Figure 8. Children with chronic kidney disease (CKD) show elevated senescence-associated secretory phenotype factors correlating with vascular stiffness.

(a,b) Serum levels of bone morphogenetic protein-2 (BMP2) and interleukin-6 (IL-6) in children with CKD stage 5 predialysis (n = 11) and those on dialysis (n = 24) showing significantly higher levels of both markers in children on dialysis.
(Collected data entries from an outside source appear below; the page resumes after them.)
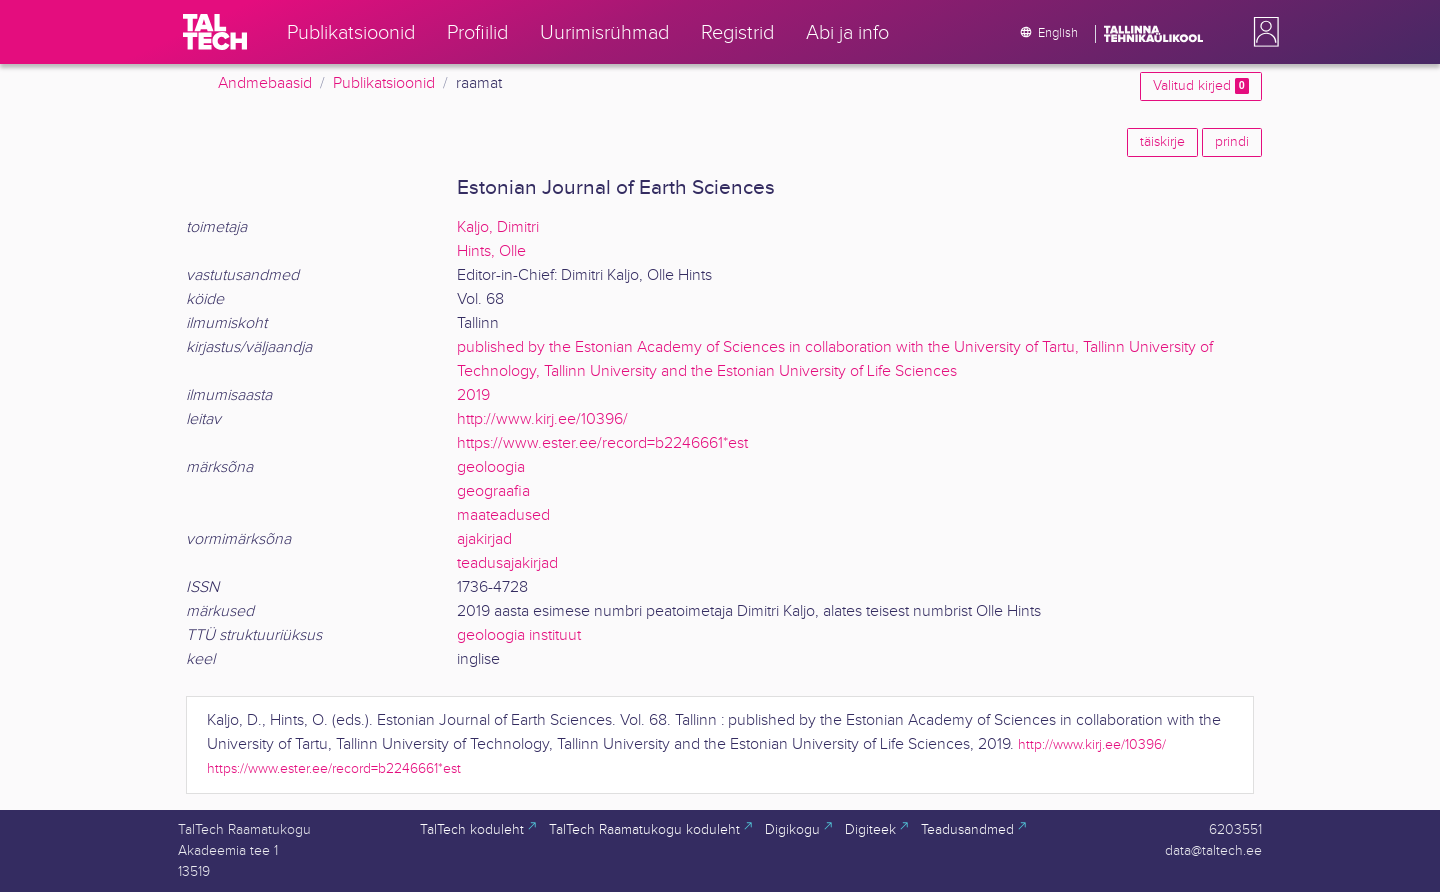  I want to click on 2019, so click(473, 395).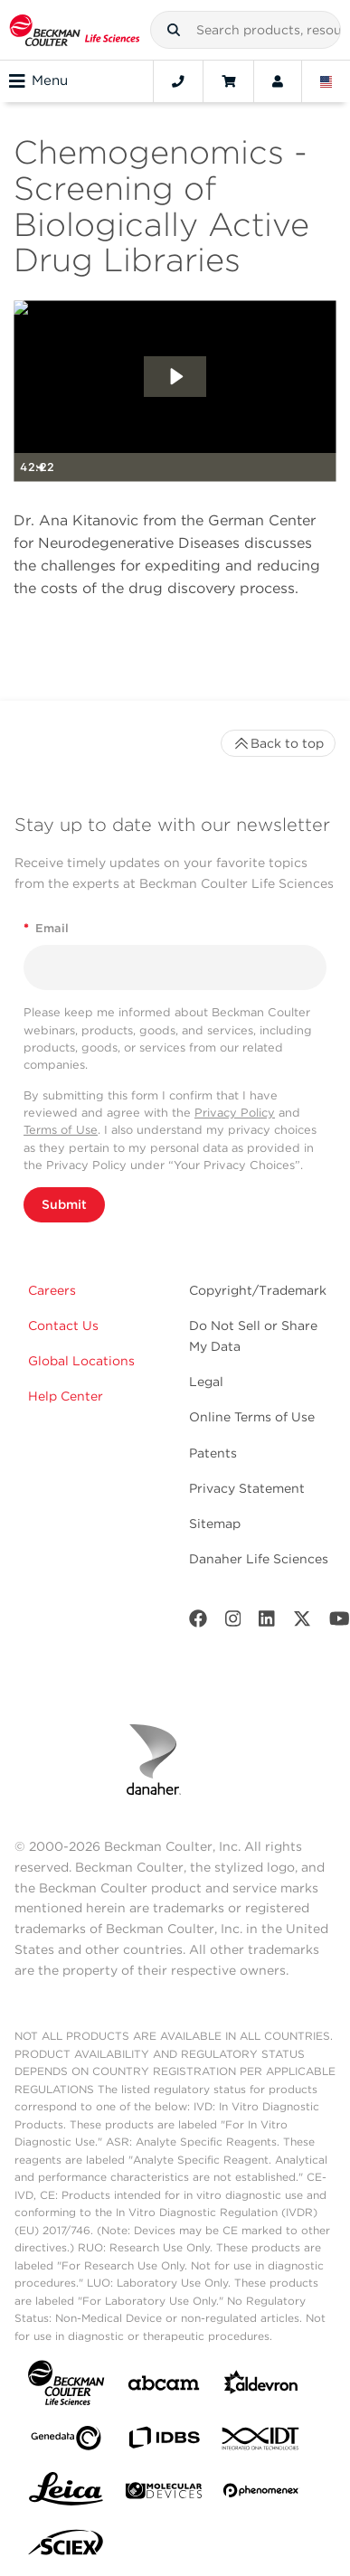  Describe the element at coordinates (52, 1290) in the screenshot. I see `Careers` at that location.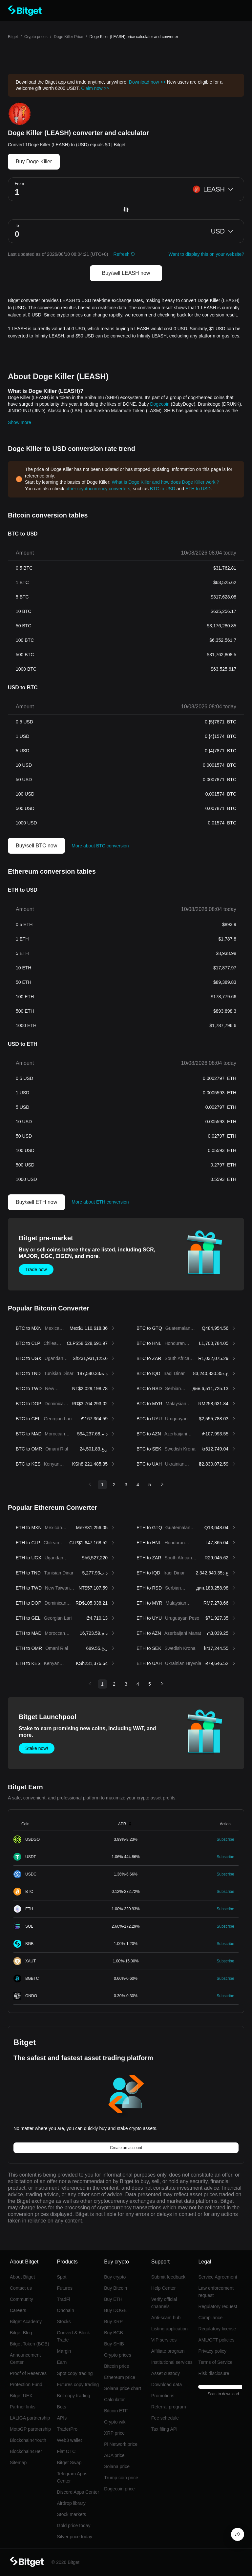  What do you see at coordinates (165, 2317) in the screenshot?
I see `Anti-scam hub` at bounding box center [165, 2317].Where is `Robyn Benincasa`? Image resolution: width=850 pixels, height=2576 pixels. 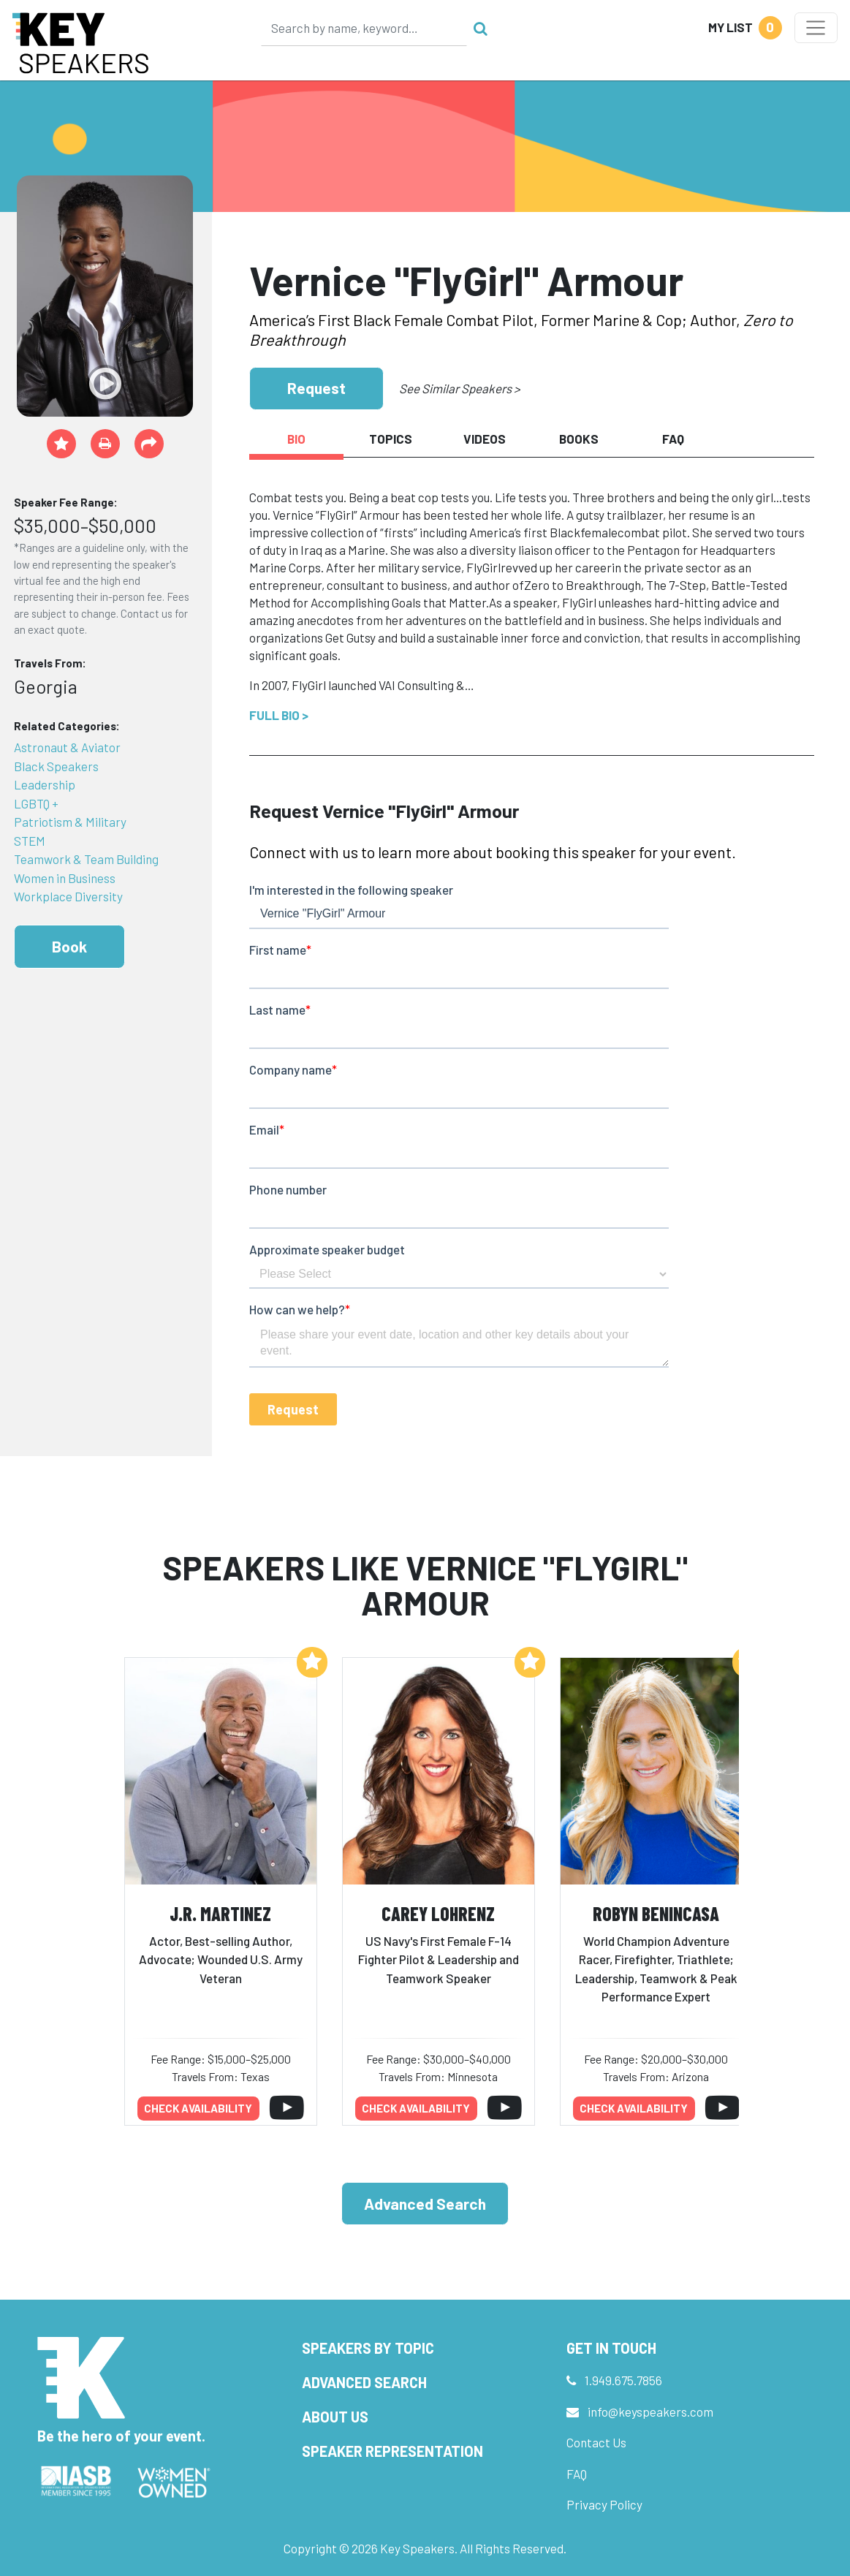 Robyn Benincasa is located at coordinates (656, 1913). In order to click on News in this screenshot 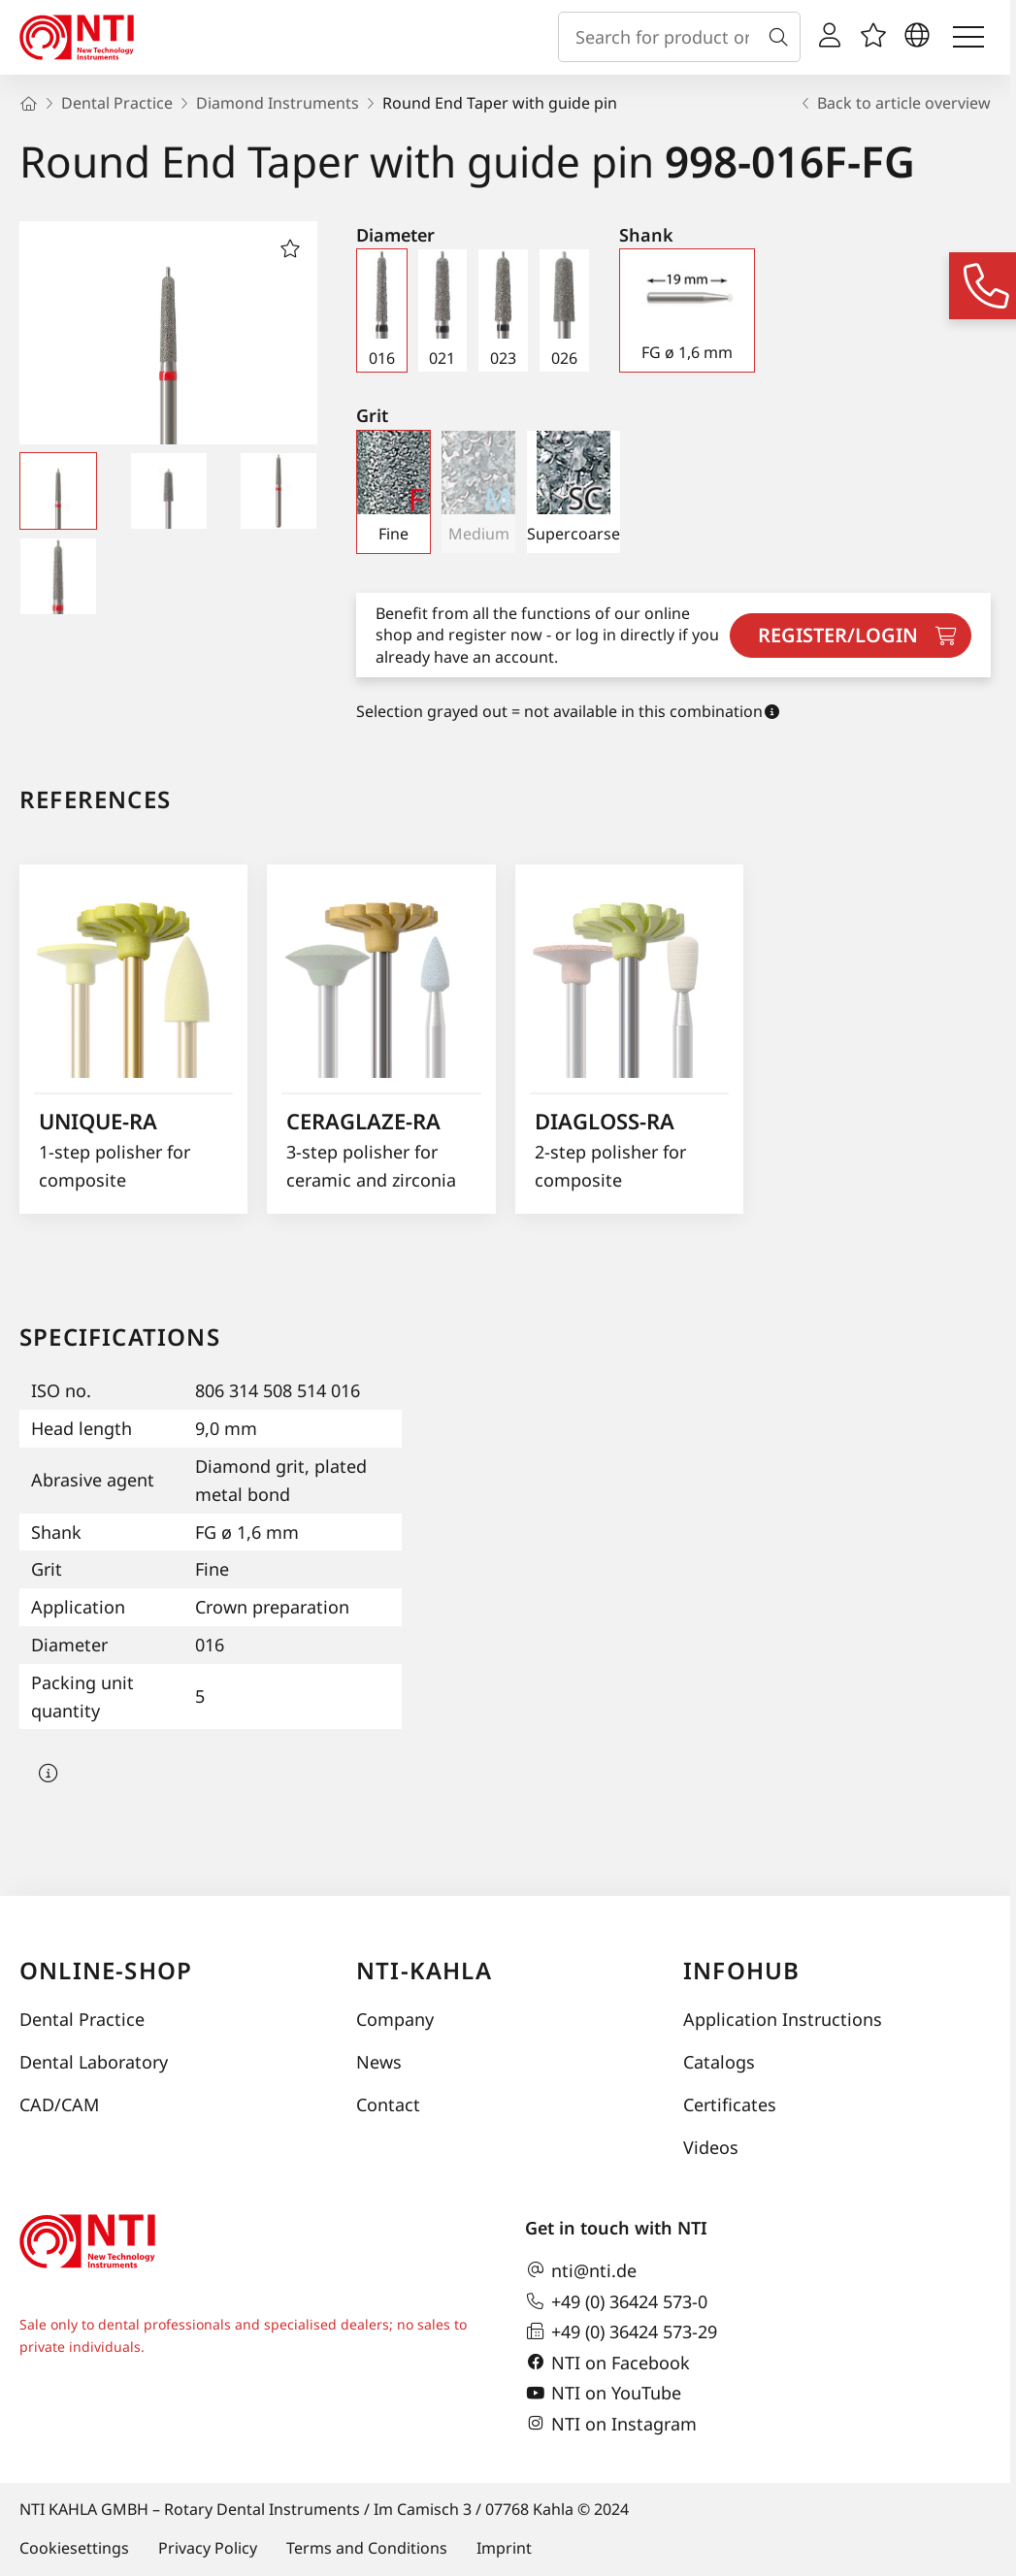, I will do `click(379, 2061)`.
In children with CKD stage 5 and those on dialysis who were older than 5 years of age (n = 31), BMP2 and osteoprotegerin (OPG) correlated with aortic pulse wave velocity (PWV) measured by applanation tonometry (c,d), showing significant correlation between these markers and PWV. (e) Coronary artery calcification (CAC) was measured by multislice computed tomography scan and patients were divided into 2 groups: those with calcification (n = 8) and those who did not have calcification (n = 16).The median (range) CAC score was 149 (43 to 2019) in the calcification group and 7 of 8 calcified patients were on dialysis. Children with CAC had significantly higher levels of BMP2, OPG, and IL-6 compared with those without calcification (P < 0.0001; multiple analysis of variance). Comparing individual factors both BMP2 and IL-6 were significantly elevated in the calcified group while OPG was not (P values for unpaired t-test are indicated on legend).